I think I need a goal of 2021 and I think timelapse photos might be it. Any recommendations for a starting point if I'm ok with photography but know nothing about video?

P.S. I'd like to see more of the mountain goats? at 2:30, the short clip was neat to see them "working" the side of the mountain
 
Joined
May 3, 2018
Messages
244
I liked you 2019 video, but this one really works for me.
I think I need a goal of 2021 and I think timelapse photos might be it. Any recommendations for a starting point if I'm ok with photography but know nothing about video?

P.S. I'd like to see more of the mountain goats? at 2:30, the short clip was neat to see them "working" the side of the mountain

Thanks!

As for timelapse photography I use a Nikon D7200 with it's 'interval shot' setting. With a medium-weight tripod (i still got to carry the thing around). The weight of the tripod helps stabilize the footage. But sometimes it can be straight up too windy and shake the tripod for a timelapse so I will take the camera and just place it on a rock wit ha rock under the lense to help it "look up" a bit. Since starting timelapses I've found some TL rules that work well with the outdoors.

Unless nightsky shooting, always leave ISO at 100 and just increase the exposure for lighting.

Interval Settings for pictures (my timelapses are usually 300 pictures to 800 pictures long) for a 30fps video. If you do 60fps videos you will have to double everything. Even though I don't think timelapses will work too well for 60fps as that's way too many frames per second.
- Interval Setting -
Fast Moving Clouds : 1 Second per pic for high detail | 3 seconds per pic for super fast clouds
Normal Clouds : 3 Seconds
Sunset : 2 Hours before sunset 10 seconds, 30 minutes before sunset 5 seconds, at sunset 1 second (same rule applies for sunrise but reverse order)
Night sky: Usually do 6400-8000ISO @ 20 seconds with 25 second intervals

Unless you are doing a shadow timelapse or sunset/sunrise, blue bird days (no clouds) aren't very good for timelapse footage as there is little movement. But you can get good shadow movement footage by having the camera take a pic every 15 seconds. Just remember you need at least 200 pictures to not make the footage "too quick" So 200 x 15 = 3000 / 60 = 50 Minutes of camera at work (luckily its a timelapse so you can just set it and go explore, but the shadow stuff doesn't work if you are still hiking unless you are taking an hour break haha.
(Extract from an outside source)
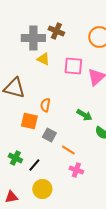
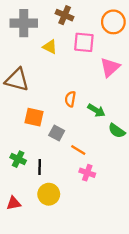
gray cross: (33, 38) -> (24, 23), moved
pink square: (73, 66) -> (84, 42), moved
orange semicircle: (45, 105) -> (70, 99), moved
black line: (34, 165) -> (40, 167), turned -40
ISO Settings for sunset shots
I tend to not use the "Adaptive Aperture" on my camera for timelapses because it causes intense flicker and in lower light situations you lose lots of color. So just before sunset I'll have the exposure meter 3/4 above half and as the sun goes down it gets darker and normalizes and once sun is down it gets a bit darker than half which can all be fixed in adobe lightroom. But because of that you get all the rich colors of sunset.

Programs I use are Adobe Lightroom to edit. I'll export each sequence of photos into their own folder to help organize (I export as jpg). It takes awhile to do this. Then in adobe premiere I go to the folder of the timelapse sequence, there you will see your ~300 photos or however many you took now as jpgs after export and they will be numbered such as photo, photo 2, photo 3... and so on. Ill rename photo as 'photo 1' because for some reason lightroom doesn't do that for you and I don't wanna lose a photo. After that select photo 1 and check the box 'import as sequence' and it will merge it together as a video.

I bought digital anarchy's flicker free effect for adobe premiere to fix timelapse flicker. There are other ways to do it but this was the quickest and easiest for me.


I highly suggest looking up Peter Mckinnon on youtube, he has great tutorials.
 

Kmatjhwy

Wilderness Wanderer
Joined
Sep 23, 2016
Messages
409
Now loved your video. Thanks for posting! You visited some nice places this year.